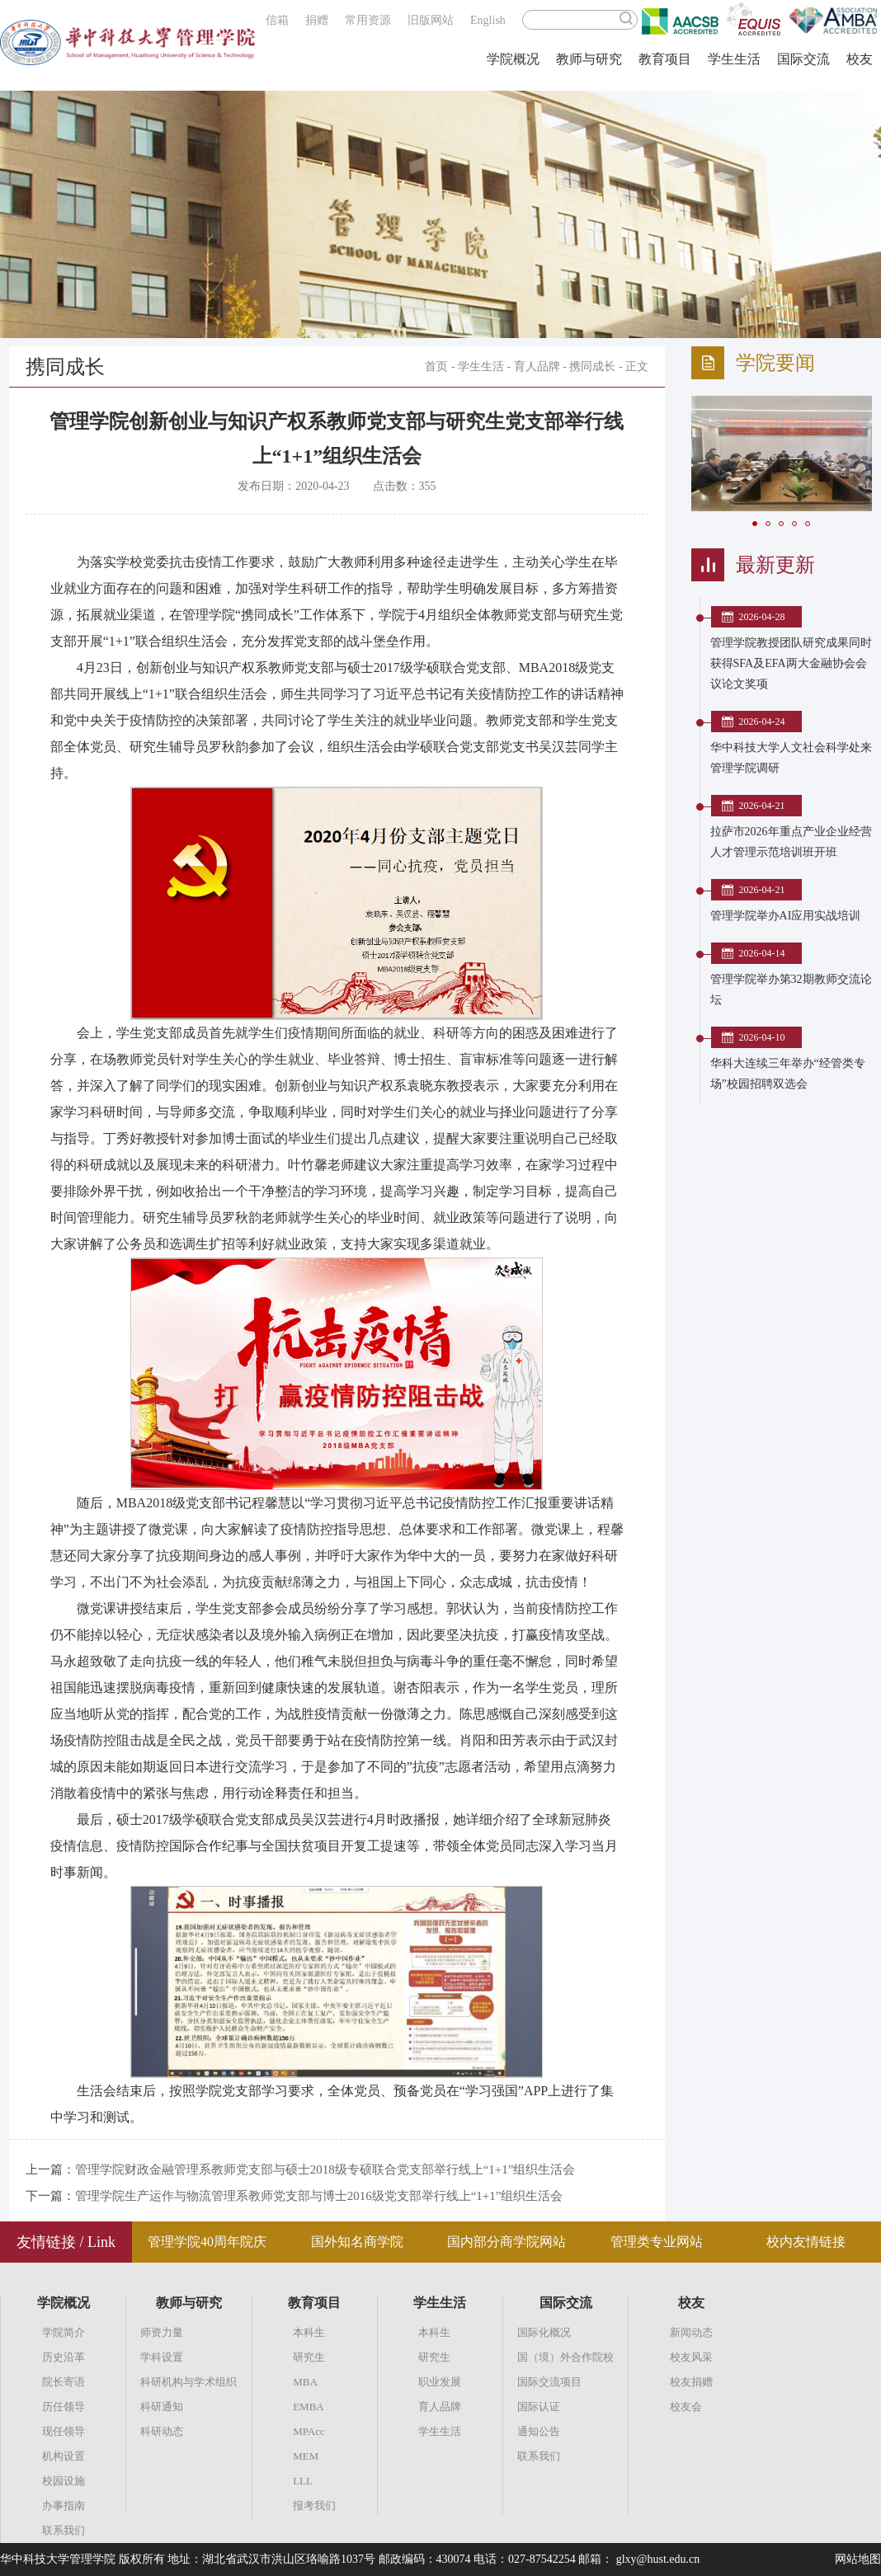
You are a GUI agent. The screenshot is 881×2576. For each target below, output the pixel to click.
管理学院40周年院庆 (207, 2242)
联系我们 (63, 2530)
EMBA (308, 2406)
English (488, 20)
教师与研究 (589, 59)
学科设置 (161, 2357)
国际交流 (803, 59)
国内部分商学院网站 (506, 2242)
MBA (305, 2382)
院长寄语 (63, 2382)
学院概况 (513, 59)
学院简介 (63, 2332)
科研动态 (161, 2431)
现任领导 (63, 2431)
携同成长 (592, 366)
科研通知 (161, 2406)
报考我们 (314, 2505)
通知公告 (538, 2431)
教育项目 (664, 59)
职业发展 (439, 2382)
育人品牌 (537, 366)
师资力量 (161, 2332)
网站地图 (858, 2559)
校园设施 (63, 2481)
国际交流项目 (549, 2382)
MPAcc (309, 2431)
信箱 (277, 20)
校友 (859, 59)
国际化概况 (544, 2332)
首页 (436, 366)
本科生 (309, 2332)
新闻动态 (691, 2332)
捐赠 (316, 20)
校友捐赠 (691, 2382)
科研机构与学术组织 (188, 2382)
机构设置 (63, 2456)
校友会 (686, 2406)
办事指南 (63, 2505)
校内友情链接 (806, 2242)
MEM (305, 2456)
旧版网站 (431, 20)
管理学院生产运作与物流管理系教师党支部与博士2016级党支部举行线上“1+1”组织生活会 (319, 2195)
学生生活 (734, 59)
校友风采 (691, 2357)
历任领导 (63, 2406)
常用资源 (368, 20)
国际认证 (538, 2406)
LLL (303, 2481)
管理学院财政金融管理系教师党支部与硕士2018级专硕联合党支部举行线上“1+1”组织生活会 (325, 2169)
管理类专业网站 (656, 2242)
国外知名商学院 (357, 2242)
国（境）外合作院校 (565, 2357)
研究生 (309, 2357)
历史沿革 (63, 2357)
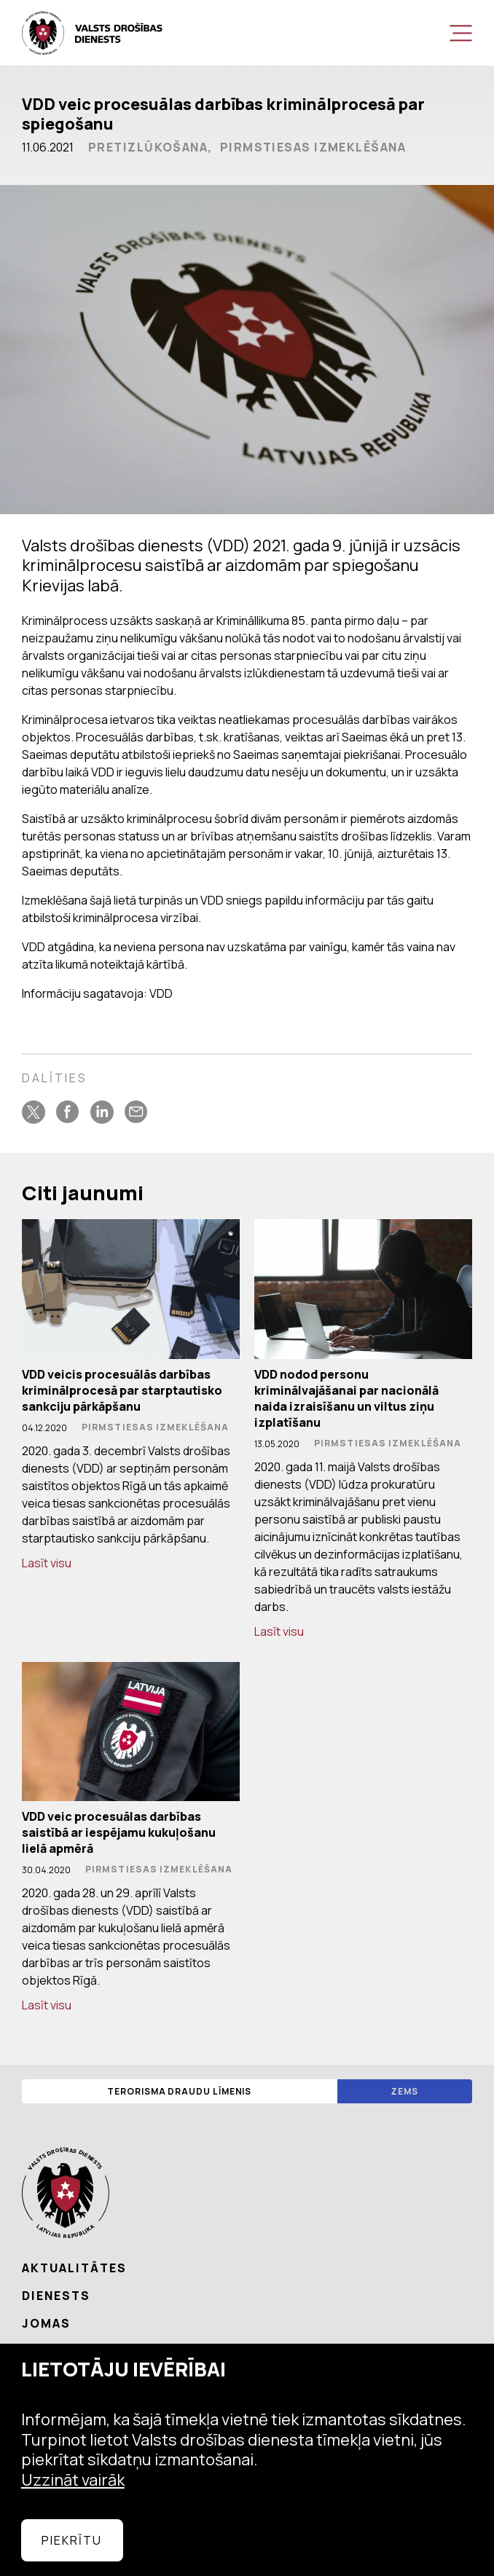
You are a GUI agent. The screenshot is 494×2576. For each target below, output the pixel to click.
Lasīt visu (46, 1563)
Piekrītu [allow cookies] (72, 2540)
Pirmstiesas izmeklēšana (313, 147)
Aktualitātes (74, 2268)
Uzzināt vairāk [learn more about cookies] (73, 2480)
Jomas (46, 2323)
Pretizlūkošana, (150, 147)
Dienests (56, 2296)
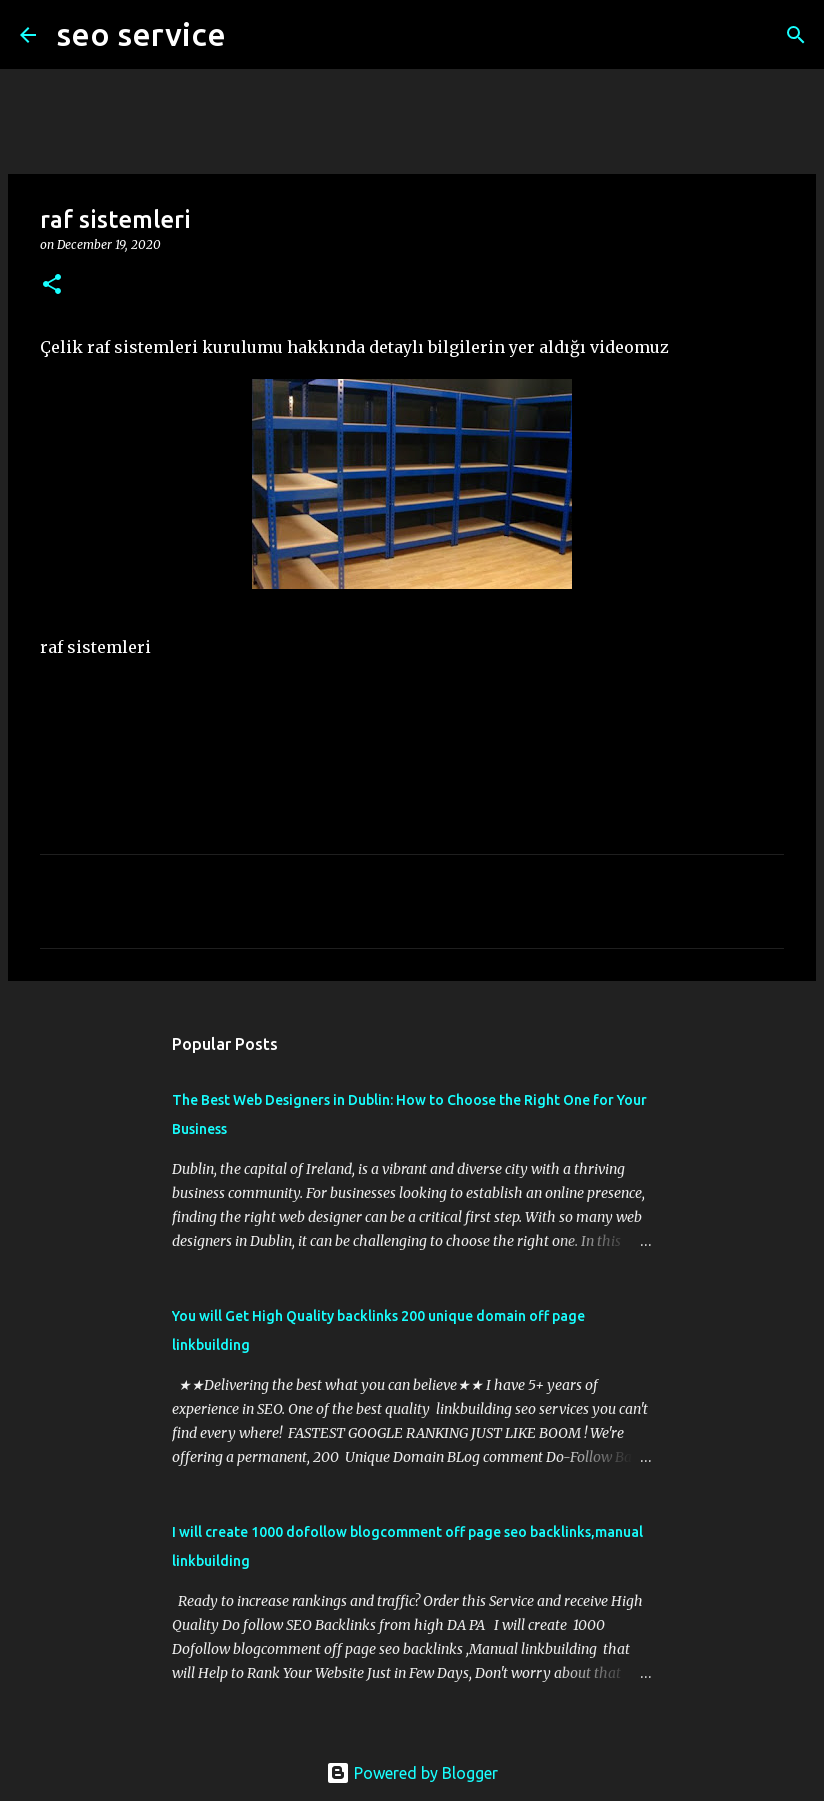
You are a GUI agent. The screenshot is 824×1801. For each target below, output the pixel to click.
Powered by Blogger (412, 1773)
+--
● Aim of the exercise:
Return each entry exactly as it appears above, but exclude the pictures.

● Solved problem:
You are a GUI agent. The screenshot is 881×2576. For each target below, output the pixel to click.
管理学院40周年院庆 (207, 2242)
联系我们 (63, 2530)
EMBA (308, 2406)
English (488, 20)
教师与研究 (589, 59)
学科设置 (161, 2357)
国际交流 (803, 59)
国内部分商学院网站 (506, 2242)
MBA (305, 2382)
院长寄语 (63, 2382)
学院概况 (513, 59)
学院简介 (63, 2332)
科研动态 (161, 2431)
现任领导 (63, 2431)
携同成长 (592, 366)
科研通知 (161, 2406)
报考我们 (314, 2505)
通知公告 (538, 2431)
教育项目 (664, 59)
职业发展 (439, 2382)
育人品牌 (537, 366)
师资力量 (161, 2332)
网站地图 (858, 2559)
校园设施 (63, 2481)
国际交流项目 (549, 2382)
MPAcc (309, 2431)
信箱 (277, 20)
校友 (859, 59)
国际化概况 (544, 2332)
首页 (436, 366)
本科生 (309, 2332)
新闻动态 (691, 2332)
捐赠 (316, 20)
校友捐赠 (691, 2382)
科研机构与学术组织 (188, 2382)
机构设置 (63, 2456)
校友会 (686, 2406)
办事指南 (63, 2505)
校内友情链接 (806, 2242)
MEM (305, 2456)
旧版网站 (431, 20)
管理学院生产运作与物流管理系教师党支部与博士2016级党支部举行线上“1+1”组织生活会 (319, 2195)
学生生活 (734, 59)
校友风采 (691, 2357)
历任领导 (63, 2406)
常用资源 (368, 20)
国际认证 (538, 2406)
LLL (303, 2481)
管理学院财政金融管理系教师党支部与硕士2018级专硕联合党支部举行线上“1+1”组织生活会 (325, 2169)
管理类专业网站 (656, 2242)
国外知名商学院 (357, 2242)
国（境）外合作院校 (565, 2357)
研究生 (309, 2357)
历史沿革 (63, 2357)
You are a GUI agent. The screenshot is 494×2576. For each target below, output the pixel to click.
Lasīt visu (46, 1563)
Piekrītu [allow cookies] (72, 2540)
Pirmstiesas izmeklēšana (313, 147)
Aktualitātes (74, 2268)
Uzzināt vairāk [learn more about cookies] (73, 2480)
Jomas (46, 2323)
Pretizlūkošana, (150, 147)
Dienests (56, 2296)
You are a GUI agent. The screenshot is 824×1801. For each target below, output the pixel to click.
Powered by Blogger (412, 1773)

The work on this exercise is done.